The 2015 defense had strong moments—dominating Texas, holding Clemson to 24 points and nice wins over option opponents Georgia Tech and Navy—but obviously imploded late against Stanford and never stood a chance against Ohio State, with injuries once again leveling the depth chart.

But there were improvements. Between 2014 and 2015 VanGorder’s unit got a better handle on up-tempo attacks. An offseason committed to stopping the option saw those goals achieved with successful defensive performances against Georgia Tech and Navy. And even if VanGorder’s veteran-heavy 2015 unit was mostly moving on (the talent exodus is staggering now that you look at it), most had talked themselves into believing that Year Three would have better institutional knowledge for all, a depth chart ready to step in and perform.

[A necessary footnote: Luck certainly wasn’t on VanGorder’s side. Injuries, transfers and suspensions certainly didn’t do him any favors, either. Whether it was the disappearance of edge rushers—Kolin Hill, Jhonny Williams, Bo Wallace—or the loss of KeiVarae Russell and Max Redfield, injuries to Jarron Jones, Shaun Crawford, Nick Watkins and Drue Tranquill, there was always the defense VanGorder hoped to put on the field… and then the one that he actually did.]



Austin, Texas. Opening night, 2016.

The Irish defense was exposed against the Longhorns, shredded by both the power running attack and freshman Shane Buechele’s passing.
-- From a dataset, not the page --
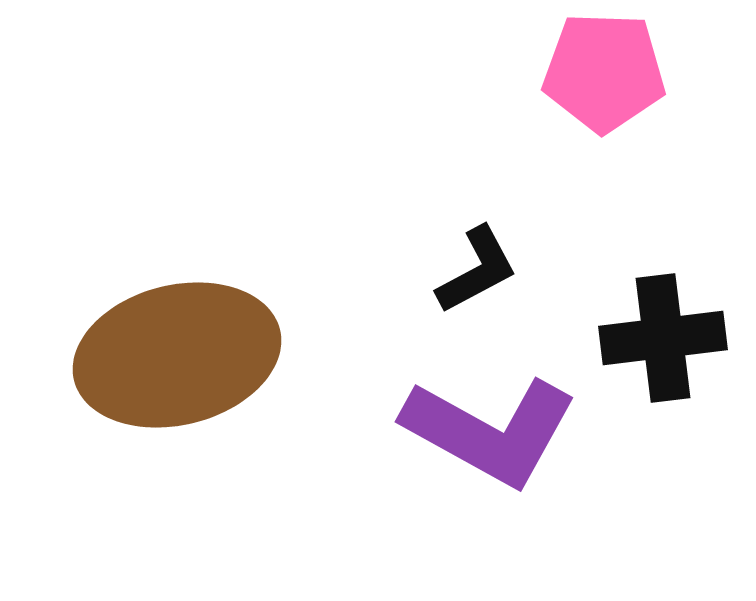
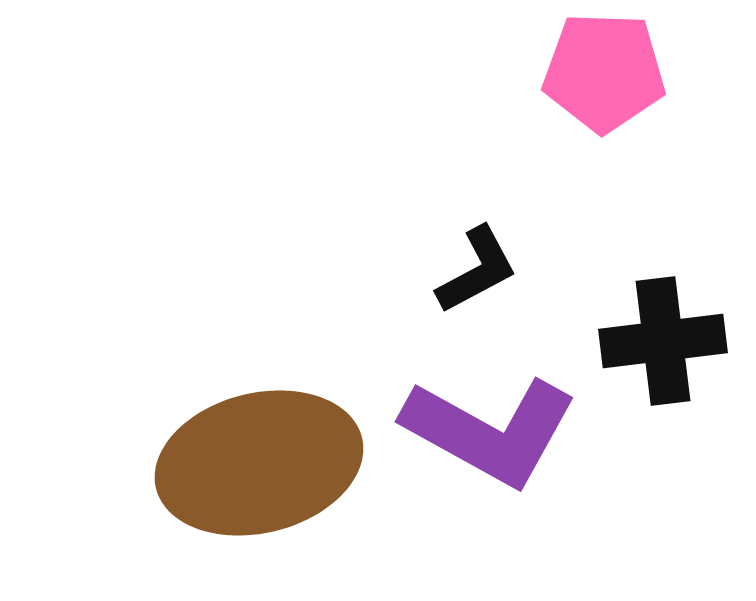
black cross: moved 3 px down
brown ellipse: moved 82 px right, 108 px down
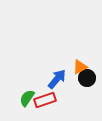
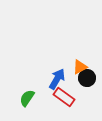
blue arrow: rotated 10 degrees counterclockwise
red rectangle: moved 19 px right, 3 px up; rotated 55 degrees clockwise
It was an all-systems failure: Scheme, blown assignments, questionable personnel decisions—all pointing back to a game plan that required a bunch of assumptions (new offensive coordinator Sterlin Gilbert was difficult to scout), but nonetheless was a disastrous start.



Even if Kelly gave the staff’s performance a passing grade, by noon after the loss to Duke, the decision was made to relieve VanGorder of his duties.

“This is a difficult decision,” Kelly said in a statement. “I have the utmost respect for Brian as both a person and football coach, but our defense simply isn’t it where it should be and I believe this change is necessary for the best interest of our program and our student-athletes.”



While Kelly won’t likely go any deeper into the decision to make the change than he’s done in a few media sessions, it’s telling just how different the defense is organized with VanGorder out the door.

Full-unit meetings have been turned into position group teaching sessions. Depth chart’s have been reshuffled, resulting in major personnel changes. A base three-man front has taken over as the status quo. And the defense has stopped giving up points and big plays, especially after they found their footing against Syracuse.

Where Kelly goes from here is anyone’s guess—especially considering he’s still trying his best to get this season under control. But after tapping into his personal coaching network to fill a premium vacancy, don’t expect Kelly to settle on the familiar—or for Swarbrick to allow it—when his roster is loaded with young talent and in need of a fundamentally sound plan.